─── EXERCISE INPUTS

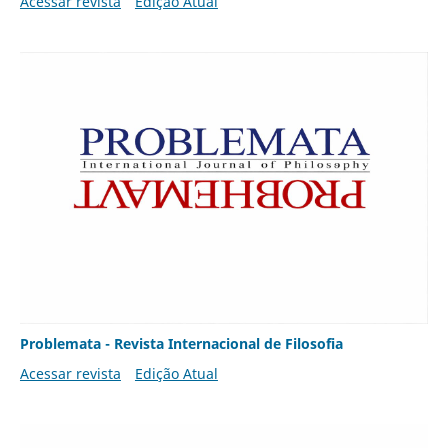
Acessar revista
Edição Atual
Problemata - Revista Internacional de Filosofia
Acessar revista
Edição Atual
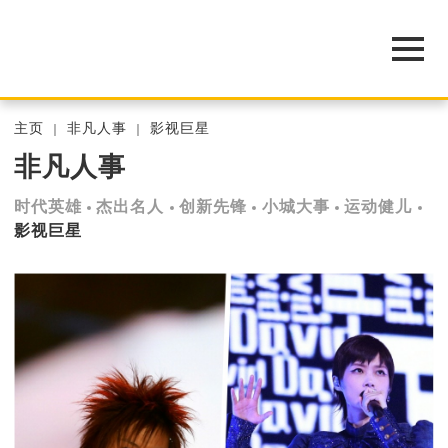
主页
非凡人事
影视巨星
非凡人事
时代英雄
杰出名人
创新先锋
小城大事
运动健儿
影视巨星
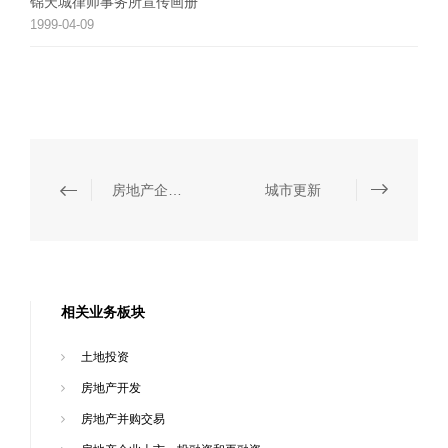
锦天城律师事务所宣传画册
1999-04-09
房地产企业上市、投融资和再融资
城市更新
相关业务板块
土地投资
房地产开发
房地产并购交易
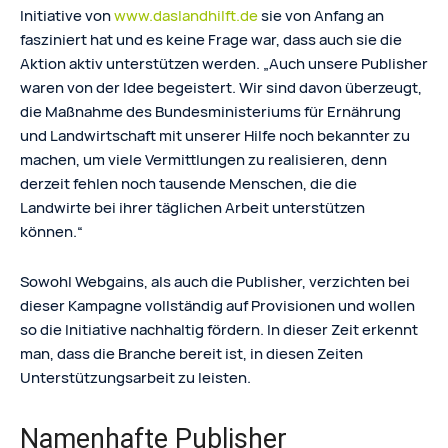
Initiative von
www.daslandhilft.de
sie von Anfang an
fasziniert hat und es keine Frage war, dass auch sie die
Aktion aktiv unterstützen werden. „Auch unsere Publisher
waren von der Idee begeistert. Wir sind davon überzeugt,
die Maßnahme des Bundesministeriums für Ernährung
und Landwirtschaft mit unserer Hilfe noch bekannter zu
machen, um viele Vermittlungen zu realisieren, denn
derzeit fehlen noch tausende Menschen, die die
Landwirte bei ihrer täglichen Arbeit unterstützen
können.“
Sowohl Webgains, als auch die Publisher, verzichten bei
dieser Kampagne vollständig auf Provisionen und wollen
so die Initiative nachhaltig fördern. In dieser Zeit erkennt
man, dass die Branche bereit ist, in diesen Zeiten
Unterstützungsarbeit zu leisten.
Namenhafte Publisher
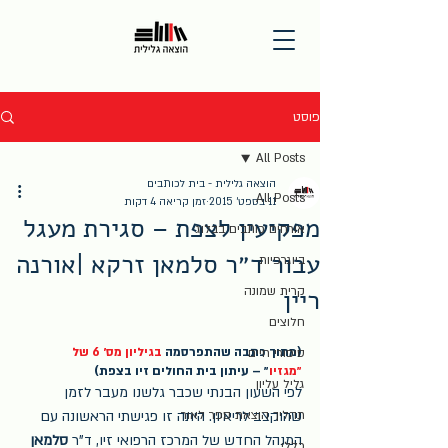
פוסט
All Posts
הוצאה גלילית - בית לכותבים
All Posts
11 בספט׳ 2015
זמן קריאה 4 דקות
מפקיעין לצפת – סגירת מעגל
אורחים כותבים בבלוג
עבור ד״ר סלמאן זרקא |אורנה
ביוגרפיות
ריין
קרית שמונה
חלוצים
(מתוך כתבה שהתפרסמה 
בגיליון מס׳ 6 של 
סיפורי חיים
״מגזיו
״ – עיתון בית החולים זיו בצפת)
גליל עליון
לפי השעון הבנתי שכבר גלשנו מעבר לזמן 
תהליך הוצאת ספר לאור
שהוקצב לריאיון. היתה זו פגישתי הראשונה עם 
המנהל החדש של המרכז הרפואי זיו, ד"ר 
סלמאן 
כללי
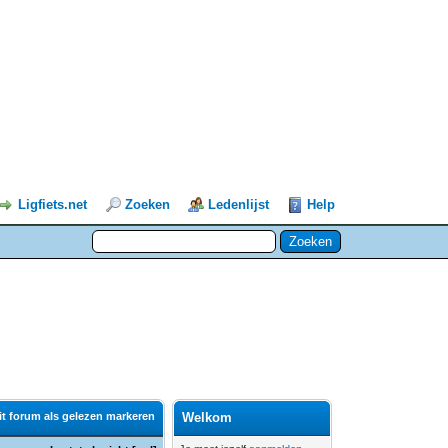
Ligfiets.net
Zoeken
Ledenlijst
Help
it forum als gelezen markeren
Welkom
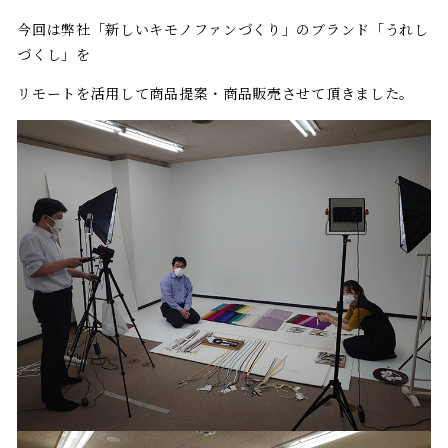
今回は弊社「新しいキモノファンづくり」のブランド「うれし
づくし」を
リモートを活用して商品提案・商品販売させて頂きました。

──────

TASK ITEM = The count alone is needed: how many lines of these entries contain the word "dieser"?

PROBLEM SOLUTION = 2